And then, while all these experts are busy with their interminable arguments defending their own theories and dissecting the rival theories, there are the investors, big and small, who actually go into the market and make or lose money (the Karmayogis). We can meet them all over the place-from the bustling Dalal Street to the online share-trading outfit round the corner.
When you meet them outside the broker's office, (wearing their customary long faces, at 3:30 in the afternoon on most trading days) you may ask them which of the approaches offers the smartest route to prosperity in share trading. As likely as not, they would pick the `none-of-these' option and tell you that success or failure in the stock market is actually determined in terms of the karma theory. Whether you win or lose is predestined and cannot be foretold, except through complicated astrological calculations.
Technical analysis-the analysis of stock or currency or commodity prices through a study of the patterns created by plotting historical prices on graphs-has undoubtedly enjoyed a lot of support among professional investors for almost a century. Many traders regard technical analysis as a navigational tool of choice to sail across the risk-ridden, uncharted waters of the markets.

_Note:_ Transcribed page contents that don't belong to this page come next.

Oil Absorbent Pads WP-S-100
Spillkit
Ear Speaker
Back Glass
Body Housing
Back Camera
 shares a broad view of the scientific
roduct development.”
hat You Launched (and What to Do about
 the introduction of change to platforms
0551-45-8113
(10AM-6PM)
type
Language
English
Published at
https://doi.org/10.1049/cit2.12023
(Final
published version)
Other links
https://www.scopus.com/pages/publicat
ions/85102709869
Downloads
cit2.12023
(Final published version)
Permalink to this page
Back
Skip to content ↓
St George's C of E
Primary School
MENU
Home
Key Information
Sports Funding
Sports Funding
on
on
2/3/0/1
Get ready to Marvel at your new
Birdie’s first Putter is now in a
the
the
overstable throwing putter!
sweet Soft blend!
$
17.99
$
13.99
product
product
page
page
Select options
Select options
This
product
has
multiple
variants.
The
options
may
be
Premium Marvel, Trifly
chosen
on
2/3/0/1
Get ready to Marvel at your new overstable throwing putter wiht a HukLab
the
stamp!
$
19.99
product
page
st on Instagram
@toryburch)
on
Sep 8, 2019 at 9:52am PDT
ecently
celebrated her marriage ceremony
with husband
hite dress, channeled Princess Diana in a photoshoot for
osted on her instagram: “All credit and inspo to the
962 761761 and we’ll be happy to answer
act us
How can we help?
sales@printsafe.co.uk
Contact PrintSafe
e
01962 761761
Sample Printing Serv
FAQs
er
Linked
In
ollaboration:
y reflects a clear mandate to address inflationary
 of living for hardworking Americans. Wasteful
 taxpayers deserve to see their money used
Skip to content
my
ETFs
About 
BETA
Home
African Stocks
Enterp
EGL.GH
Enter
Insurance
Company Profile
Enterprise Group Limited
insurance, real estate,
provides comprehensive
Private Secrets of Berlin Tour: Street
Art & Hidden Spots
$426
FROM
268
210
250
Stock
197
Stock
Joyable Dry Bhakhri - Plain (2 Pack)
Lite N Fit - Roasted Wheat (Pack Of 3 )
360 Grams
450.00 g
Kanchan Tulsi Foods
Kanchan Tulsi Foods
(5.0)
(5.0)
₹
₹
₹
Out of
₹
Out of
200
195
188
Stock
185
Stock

Some studies indicate that technical analysis is a more widely used tool across the world today than fundamental analysis for predicting stock price movements. True, as is the wont with inexact sciences, technical analysis had and still has its detractors and doubting Thomases. Peter Lynch feels "charts are great for predicting the past". Warren Buffett quips that he realized "that technical analysis didn't work, when I turned the charts upside down and didn't get a different answer".